DSTC11: Speech-Aware Dialog Systems Technology Challenge

Overview

This challenge evaluates task-oriented dialog systems end-to-end, from users' spoken utterances to inferred slot values. For ease of comparison with existing literature, the challenge is built on the popular MultiWoz task (version 2.1). The challenge is focused on dialog state tracking (DST) track since DST is more impacted by the switch from written to audio input than response generation.

Results of the Challenge

We received 11 system outputs from 5 teams. The performance was measured using the JGA and SER metrics. The team names are kept anonymous and we leave it up to the team to identify themselves in the upcoming workshop publications.

Joint Goal Accuracy (JGA)

Systems TTS-Verbatim Human-Verbatim Human-paraphrased
F-p 44.0 39.5 37.9
F-s 40.4 36.1 34.3
C-p 40.2 31.9 31.8
A-s 37.7 30.1 30.7
C-s 33.1 28.6 28.1
D-s 30.3 23.5 23.2
B-p 27.3 23.9 22.6
D-p 28.6 21.8 21.4
A-p 21.9 21.2 20.0
B-s 22.4 19.2 18.3
E-p 21.3 20.0 18.2

Slot Error Rate (SER)

Systems TTS-Verbatim Human-Verbatim Human-Paraphrased
F-p 17.1 20.0 20.4
F-s 19.2 21.9 22.4
A-s 20.3 26.9 26.2
C-p 20.9 28.1 27.2
C-s 25.0 28.7 29.5
B-p 26.2 30.0 30.6
B-s 28.7 32.2 32.6
A-p 32.8 33.5 33.8
D-s 26.6 36.5 35.1
E-p 35.1 35.5 35.3
D-p 28.0 36.7 36.0

Modified Dev (dev-dstc11) and Test (test-dstc11) Sets

The dev and test sets have been modified. The original slot values have been replaced with new values. One of the main reasons for this is that the distribution of slot values overlap substantially between these two sets and the training data. As a result, the evaluation on the original dev and test sets overestimates the performance of systems, especially for those systems that tend to memorize the slot values in the training data. Introducing new slot values also creates an element of surprise for conducting a fair evaluation for this benchmark.

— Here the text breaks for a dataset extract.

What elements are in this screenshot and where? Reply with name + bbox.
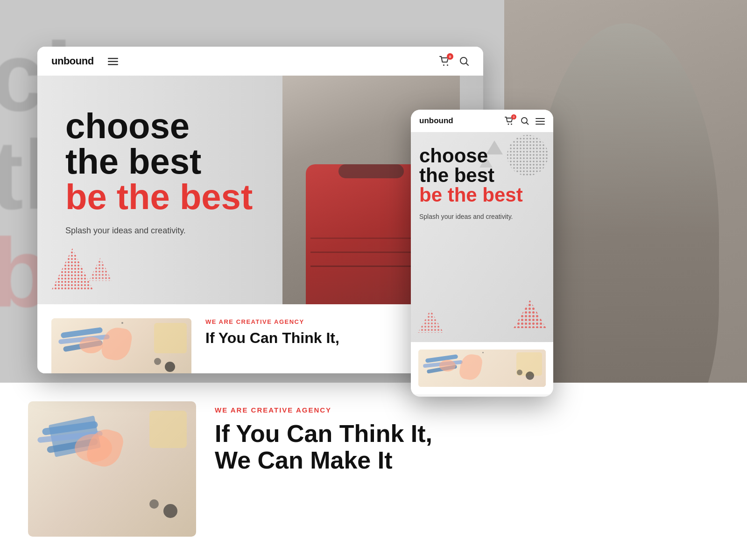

The categorical slots such as hotel-name, restaurant-names, bus-departure, bus-destination, train-departure, and train-destination were replaced. All time mentions were offset by a constant amount for each dialog.

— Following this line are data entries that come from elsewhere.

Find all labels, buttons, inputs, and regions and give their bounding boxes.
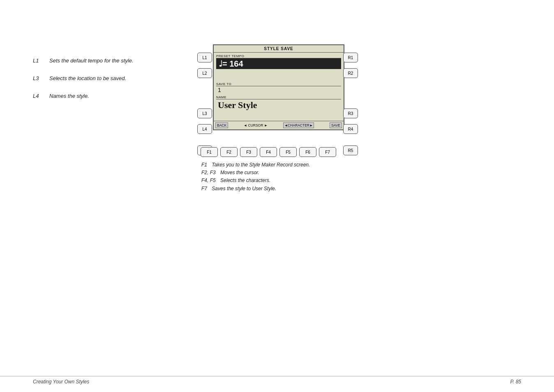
button-r2[interactable]: R2 bbox=[343, 68, 358, 78]
footer-right: P. 85 bbox=[510, 379, 521, 385]
button-f7[interactable]: F7 bbox=[319, 147, 336, 157]
annotation-f7-key: F7 bbox=[201, 186, 207, 191]
left-annotations: L1 Sets the default tempo for the style.… bbox=[33, 58, 148, 111]
button-f5[interactable]: F5 bbox=[279, 147, 297, 157]
button-f2[interactable]: F2 bbox=[220, 147, 238, 157]
button-f4[interactable]: F4 bbox=[260, 147, 277, 157]
bottom-annotations: F1 Takes you to the Style Maker Record s… bbox=[201, 161, 310, 193]
button-r3[interactable]: R3 bbox=[343, 108, 358, 118]
lcd-btn-character[interactable]: ◄CHARACTER► bbox=[283, 122, 314, 128]
lcd-name-section: NAME User Style bbox=[214, 95, 344, 112]
annotation-l3: L3 Selects the location to be saved. bbox=[33, 75, 148, 81]
annotation-f1: F1 Takes you to the Style Maker Record s… bbox=[201, 161, 310, 169]
annotation-l1-label: L1 bbox=[33, 58, 49, 64]
annotation-l4: L4 Names the style. bbox=[33, 93, 148, 99]
annotation-f4f5: F4, F5 Selects the characters. bbox=[201, 177, 310, 184]
lcd-preset-tempo-label: PRESET TEMPO bbox=[216, 54, 341, 58]
lcd-tempo-value: ♩= 164 bbox=[216, 58, 341, 69]
side-buttons-right: R1 R2 R3 R4 R5 bbox=[343, 53, 358, 155]
lcd-save-to-section: SAVE TO 1 bbox=[214, 81, 344, 95]
annotation-l3-text: Selects the location to be saved. bbox=[49, 75, 126, 81]
lcd-save-to-value: 1 bbox=[216, 86, 341, 94]
annotation-f4f5-text: Selects the characters. bbox=[220, 178, 270, 183]
annotation-f1-key: F1 bbox=[201, 162, 207, 168]
lcd-name-value: User Style bbox=[216, 99, 341, 111]
lcd-btn-cursor: ◄ CURSOR ► bbox=[244, 123, 268, 127]
button-l1[interactable]: L1 bbox=[197, 53, 212, 62]
button-l4[interactable]: L4 bbox=[197, 124, 212, 134]
annotation-f7-text: Saves the style to User Style. bbox=[212, 186, 276, 191]
annotation-f2f3: F2, F3 Moves the cursor. bbox=[201, 169, 310, 177]
lcd-row-empty-2 bbox=[214, 112, 344, 121]
button-f6[interactable]: F6 bbox=[299, 147, 316, 157]
annotation-f2f3-key: F2, F3 bbox=[201, 170, 216, 175]
button-r4[interactable]: R4 bbox=[343, 124, 358, 134]
lcd-name-label: NAME bbox=[216, 95, 341, 99]
lcd-btn-save[interactable]: SAVE bbox=[330, 122, 342, 128]
annotation-l1-text: Sets the default tempo for the style. bbox=[49, 58, 134, 64]
button-f1[interactable]: F1 bbox=[201, 147, 218, 157]
lcd-preset-tempo-section: PRESET TEMPO ♩= 164 bbox=[214, 53, 344, 70]
annotation-l4-text: Names the style. bbox=[49, 93, 89, 99]
annotation-f7: F7 Saves the style to User Style. bbox=[201, 185, 310, 193]
annotation-l4-label: L4 bbox=[33, 93, 49, 99]
side-buttons-left: L1 L2 L3 L4 L5 bbox=[197, 53, 212, 155]
annotation-l3-label: L3 bbox=[33, 75, 49, 81]
lcd-row-empty-1 bbox=[214, 70, 344, 81]
button-l2[interactable]: L2 bbox=[197, 68, 212, 78]
lcd-save-to-label: SAVE TO bbox=[216, 82, 341, 86]
lcd-btn-back[interactable]: BACK bbox=[215, 122, 228, 128]
lcd-display: STYLE SAVE PRESET TEMPO ♩= 164 SAVE TO 1… bbox=[213, 44, 344, 130]
lcd-bottom-buttons: BACK ◄ CURSOR ► ◄CHARACTER► SAVE bbox=[214, 121, 344, 129]
button-r5[interactable]: R5 bbox=[343, 145, 358, 155]
annotation-f4f5-key: F4, F5 bbox=[201, 178, 216, 183]
button-f3[interactable]: F3 bbox=[240, 147, 257, 157]
footer: Creating Your Own Styles P. 85 bbox=[0, 376, 554, 385]
button-r1[interactable]: R1 bbox=[343, 53, 358, 62]
annotation-l1: L1 Sets the default tempo for the style. bbox=[33, 58, 148, 64]
f-buttons-row: F1 F2 F3 F4 F5 F6 F7 bbox=[201, 147, 336, 157]
button-l3[interactable]: L3 bbox=[197, 108, 212, 118]
footer-left: Creating Your Own Styles bbox=[33, 379, 89, 385]
annotation-f2f3-text: Moves the cursor. bbox=[220, 170, 259, 175]
lcd-title: STYLE SAVE bbox=[214, 45, 344, 53]
annotation-f1-text: Takes you to the Style Maker Record scre… bbox=[212, 162, 310, 168]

This modification may impact the expected model performance. For example, the updated dev-dstc11 shows that the performance (JGA) of the DST and D3ST models were overestimated by about 38% and 17% respectively compared to original dev.

Models dev dev-dstc11
DST 58.3 20.1
D3ST-XXL 57.5 40.1

Time format

In spoken conversations, the 24-hr time format is very unnatural. Since crowdworkers will be asked to record user responses as natural as possible, it was imperative to switch all time references in MultiWoz from 24-hr to 12-hr format. For consistency, we modified the training, dev and test sets appropriately. This is not expected to impact the model performance significantly.

Data: Raw PCM, Encoder Outputs, Transcripts and Alignments

One of the aims of this task is to facilitate research in novel models that combine text and speech inputs.

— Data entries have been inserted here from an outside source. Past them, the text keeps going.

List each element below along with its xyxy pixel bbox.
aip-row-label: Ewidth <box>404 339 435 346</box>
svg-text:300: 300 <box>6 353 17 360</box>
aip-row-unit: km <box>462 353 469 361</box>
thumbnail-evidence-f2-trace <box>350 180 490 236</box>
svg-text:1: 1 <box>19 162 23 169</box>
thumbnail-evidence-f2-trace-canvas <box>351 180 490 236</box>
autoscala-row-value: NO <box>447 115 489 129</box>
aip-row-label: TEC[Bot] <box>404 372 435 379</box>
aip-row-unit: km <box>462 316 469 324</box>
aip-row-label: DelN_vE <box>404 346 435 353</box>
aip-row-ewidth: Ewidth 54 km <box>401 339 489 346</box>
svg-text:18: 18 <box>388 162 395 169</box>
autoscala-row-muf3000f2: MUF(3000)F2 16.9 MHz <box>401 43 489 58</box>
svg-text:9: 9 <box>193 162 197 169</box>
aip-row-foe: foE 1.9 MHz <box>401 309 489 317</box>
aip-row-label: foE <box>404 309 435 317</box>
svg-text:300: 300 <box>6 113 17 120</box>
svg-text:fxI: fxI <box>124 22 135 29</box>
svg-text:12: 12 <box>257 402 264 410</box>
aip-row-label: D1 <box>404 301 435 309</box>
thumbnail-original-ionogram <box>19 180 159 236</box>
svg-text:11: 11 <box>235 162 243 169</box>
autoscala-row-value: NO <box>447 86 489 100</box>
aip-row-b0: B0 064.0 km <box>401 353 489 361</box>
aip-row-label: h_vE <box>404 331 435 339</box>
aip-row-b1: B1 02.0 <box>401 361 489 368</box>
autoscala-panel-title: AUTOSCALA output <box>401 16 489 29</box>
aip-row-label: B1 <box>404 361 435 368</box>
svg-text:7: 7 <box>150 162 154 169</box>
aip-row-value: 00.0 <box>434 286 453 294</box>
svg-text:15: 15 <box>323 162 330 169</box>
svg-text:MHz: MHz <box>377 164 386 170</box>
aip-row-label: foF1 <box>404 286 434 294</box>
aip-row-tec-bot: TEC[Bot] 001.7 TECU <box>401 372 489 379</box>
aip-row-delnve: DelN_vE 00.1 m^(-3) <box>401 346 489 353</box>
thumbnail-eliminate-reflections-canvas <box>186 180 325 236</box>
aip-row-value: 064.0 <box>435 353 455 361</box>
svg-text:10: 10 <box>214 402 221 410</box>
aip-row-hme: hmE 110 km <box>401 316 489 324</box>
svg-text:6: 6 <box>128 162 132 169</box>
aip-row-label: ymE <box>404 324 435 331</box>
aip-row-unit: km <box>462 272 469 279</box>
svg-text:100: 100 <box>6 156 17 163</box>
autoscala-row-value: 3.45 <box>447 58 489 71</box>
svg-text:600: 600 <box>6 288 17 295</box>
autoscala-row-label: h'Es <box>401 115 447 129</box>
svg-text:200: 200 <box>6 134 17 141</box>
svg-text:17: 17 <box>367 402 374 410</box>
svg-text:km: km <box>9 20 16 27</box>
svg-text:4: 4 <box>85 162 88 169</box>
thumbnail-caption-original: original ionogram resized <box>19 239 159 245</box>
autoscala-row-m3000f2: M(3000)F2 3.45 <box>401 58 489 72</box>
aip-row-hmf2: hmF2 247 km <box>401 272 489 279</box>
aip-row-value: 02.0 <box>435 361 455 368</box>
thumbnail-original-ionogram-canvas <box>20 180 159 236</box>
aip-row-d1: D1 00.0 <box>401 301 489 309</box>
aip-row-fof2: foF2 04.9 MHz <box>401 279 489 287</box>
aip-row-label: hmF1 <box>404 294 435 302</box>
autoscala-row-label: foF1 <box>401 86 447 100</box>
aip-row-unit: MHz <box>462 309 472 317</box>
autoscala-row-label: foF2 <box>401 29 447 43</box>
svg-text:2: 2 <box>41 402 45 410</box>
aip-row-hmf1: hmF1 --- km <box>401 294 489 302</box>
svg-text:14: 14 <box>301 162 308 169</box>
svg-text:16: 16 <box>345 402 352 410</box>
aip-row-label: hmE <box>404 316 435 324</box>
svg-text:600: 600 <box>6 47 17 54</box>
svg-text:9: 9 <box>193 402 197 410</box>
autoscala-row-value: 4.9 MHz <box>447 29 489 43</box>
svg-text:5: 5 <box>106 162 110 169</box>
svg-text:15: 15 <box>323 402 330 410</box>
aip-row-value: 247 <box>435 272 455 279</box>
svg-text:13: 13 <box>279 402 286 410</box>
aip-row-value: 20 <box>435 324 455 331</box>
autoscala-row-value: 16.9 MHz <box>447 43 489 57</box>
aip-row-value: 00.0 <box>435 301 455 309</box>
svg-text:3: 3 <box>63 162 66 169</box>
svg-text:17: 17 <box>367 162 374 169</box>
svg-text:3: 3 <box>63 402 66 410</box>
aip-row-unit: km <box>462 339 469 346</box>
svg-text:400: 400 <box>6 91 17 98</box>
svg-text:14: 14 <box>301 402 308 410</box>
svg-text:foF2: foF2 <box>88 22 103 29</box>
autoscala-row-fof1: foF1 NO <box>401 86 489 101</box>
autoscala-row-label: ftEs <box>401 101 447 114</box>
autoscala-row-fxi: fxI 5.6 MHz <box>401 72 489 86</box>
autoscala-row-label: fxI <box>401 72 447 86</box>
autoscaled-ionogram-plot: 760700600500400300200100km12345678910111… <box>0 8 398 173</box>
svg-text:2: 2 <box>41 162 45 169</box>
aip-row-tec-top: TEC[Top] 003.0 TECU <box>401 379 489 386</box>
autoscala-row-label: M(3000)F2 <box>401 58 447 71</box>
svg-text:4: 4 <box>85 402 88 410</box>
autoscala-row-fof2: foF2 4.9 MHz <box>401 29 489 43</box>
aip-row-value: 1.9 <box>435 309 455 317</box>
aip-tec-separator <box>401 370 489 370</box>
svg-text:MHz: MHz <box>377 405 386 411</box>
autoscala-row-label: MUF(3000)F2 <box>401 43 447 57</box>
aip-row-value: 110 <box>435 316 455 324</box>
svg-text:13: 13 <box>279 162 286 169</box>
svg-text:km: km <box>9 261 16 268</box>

ASR outputs: Not all dialog modeling teams are likely to have easy access to ASR systems. For reducing the barriers to enter the challenge, we are making available a variety of intermediate ASR outputs. For this purpose and for the ease of reproducibility, we chose to build a strong baseline ASR system with 33k hours of PeopleSpeech corpus. This corpus is publicly available without any licensing restrictions.

With these considerations, we are making four types of data available.

  1. Raw audio in the standard PCM format, 2 bytes per sample, at 16KHz sampling rate.
  2. Audio encoder output from the ASR system, consisting of 512-dimension vectors at a rate of 75 vectors per second.
  3. Transcripts from the ASR system.
  4. Time alignment describes how the recognized words map to the encoder output sequences. Each word or word piece (w:) is followed by (t:) at which it was emitted. The concatenation of word pieces are indicated by (w:_). For example, w:while t:2 w:in t:5 w:cam t:8 w:bridge t:11 w:▁ t:15 w:i t:15 ...

Inserting user responses back into MultiWoz dialogs

Since the audio and related features are generated only for user responses, they will need to be stitched back into the original dialog. For this purpose, the audio files are indexed using an explicit identifier of the form -- tpe_line_nr: 4519 dialog_id: mul0016.json turn_id: 1 -- where tpe is the TTS speaker identifier, the line_nr is the line in an associated text file (see below), dialog id is the original MultiWoz dialog identifier (name of the json) and turn_id is n-th user response in the dialog.

Deadlines

Challenge Constraints

The participating teams can use any type of model. They are not required to use the ASR outputs provided in this task and are free to use any ASR system at their disposal. However, for ease of comparison across submission, we require that the dialog components are trained only on the MultiWoz training data.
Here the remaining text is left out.